Was there any public discussion about the reasons to get rid of Zookeeper,
and/or the reasons to choose MongoDB?

> 
> The initial idea was to implement a drop-in package that implemented
> the Zookeeper API on top of MongoDB, switch everything to it, and after
> things have stabilized start trimming unneeded features and Zookeeper
> idiosyncrasies, which are a lot. We have not abandoned this plan, but
> we are exploring alternatives.
> 

Count me as a -1 for this plan. You go from having a complex but well
known API (ZK) used to manage a complex data set, to having a skeleton
implementation of said API (pretend-ZK) to manage a complex database
(MongoDB) to manage a complex data set.

The whole point would be to *REMOVE* complexity would it not? Oh wait, I
think you're about to make that point. :)

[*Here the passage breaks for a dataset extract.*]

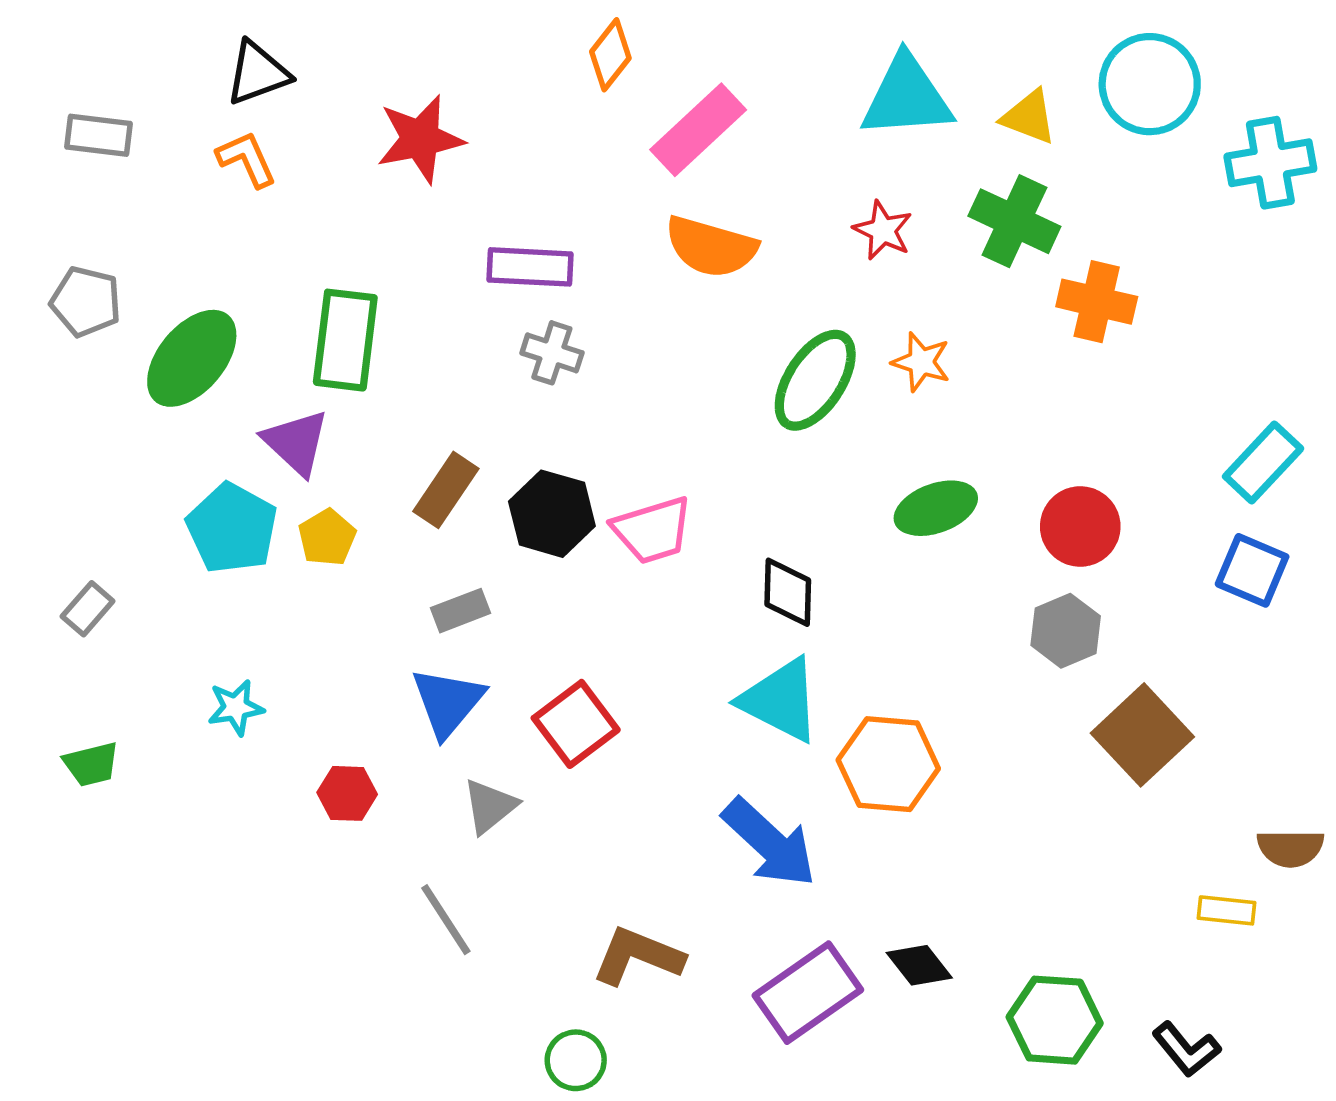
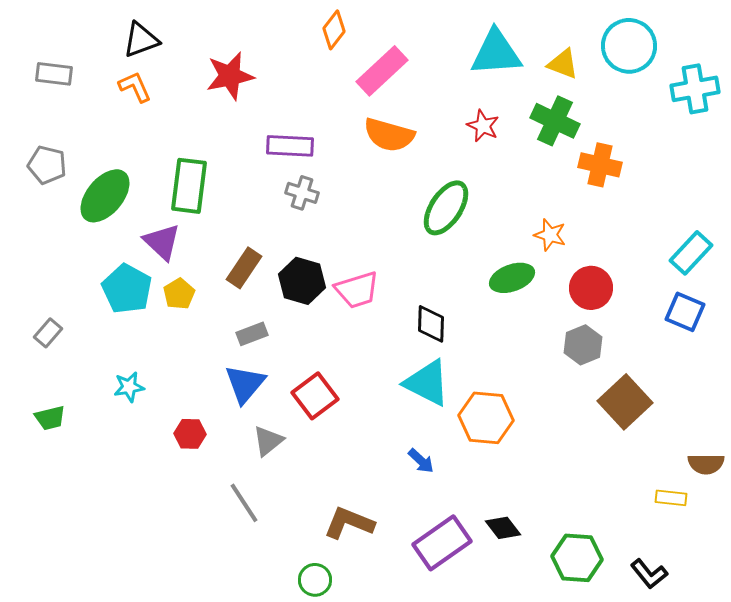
orange star: (921, 362) -> (550, 235), moved
blue arrow: (769, 843) -> (421, 461), size x0.5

> The problem with the above approach is that we introduce a new, relatively
> complex layer for dubious benefit. Yes, we remove a dependency, but our
> higher goal is to reduce overall complexity. First of all, we don't even
> use Zookeeper that much:
> 
>   white:juju$ find . -name '*.go' | grep -v test |
>   xargs -n1 9 grep '((zk)|(zookeeper)).*\(' | grep -v func |
>   9 sed -e 's/^.*=//g' -e 's/zkConn/zk/g' -e 's/\.conn\./.zk./g'
>   -e 's/zookeeper/zk/g' | 9 grep '[^a-zA-Z]zk\.[A-Z]' |
>   9 sed -e 's/^.*zk\.([A-Z].*)\(.*$/\1/g' -e 's/\(.*$//g' |
>   sort | uniq -c | sort -nr
>        18 IsError
>        10 Create
>         6 Get
>         4 RetryChange
>         4 Delete
>         2 WorldACL
>         2 ExistsW
>         2 Exists
>         2 Dial
>         1 GetW
>         1 Close
>         1 ChildrenW
>         1 Children
> 
> The internals of the state package are modeled after Zookeeper, for
> example the whole topology node business. This is costing us some
> complexity. If we do things slightly differently, for example if state
> uses MongoDB directly, we might reduce that complexity and we would not
> need another complex layer doing translation. Zookeeper forces us to
> manage the topology manually, but if we chose the data types right, we
> could make MongoDB do all this bookkeeping for free. No need to maintain
> the topology when MongoDB could construct it on demand by simple queries.
> 

Anything done "on demand" can't possibly be "free", but I like the way
you're going with that. I always assumed ZK was capable of doing this
until I heard about the big single topology node.

As long as we're adandoning ZK, does it make sense to let go of having
a central store that has *EVERYTHING* in it?

I'm quite concerned about how centralized things are. Mongo will just
reinforce that.

I've often wondered why we don't let nodes own their relation data, and
just have them communicate back and forth using 0mq rather than through an
intermediate central db. Then only presence has to be centralized. This
has the nice benefit of not having a single datastore with every single
password that is needed to compromise every single service in your
environment.

> I have studied the state package today and I believe a transition to
> the MongoDB API would make it significantly less complex. The functions
> exported by the package map well to MongoDB operations, whereas now the
> high level exported functions dive into internal stuff that does redundant
> namespace manipulation that would need to be undone by mgokeeper.
> 
> I have not yet come with MongoDB schemas for the state data, mainly
> because it's foreign code to me. I need to code some prototype code and
> see how it feels before I can come with something sensible, but I am
> open to suggestions on how to organize the types.
> 

Can this be simplified into a generic Juju REST API? MongoDB seems like
as much an implementation detail as ZK. Giving so much power to all
of the components of the systems means that Mongo will just get more
and more locked in as juju grows. Basically I'm asking whether or not
juju should implement a service oriented architecture rather than just
throwing a bunch of direct MongoDB clients out there and then being
stuck with only being able to innovate where MongoDB lets us innovate.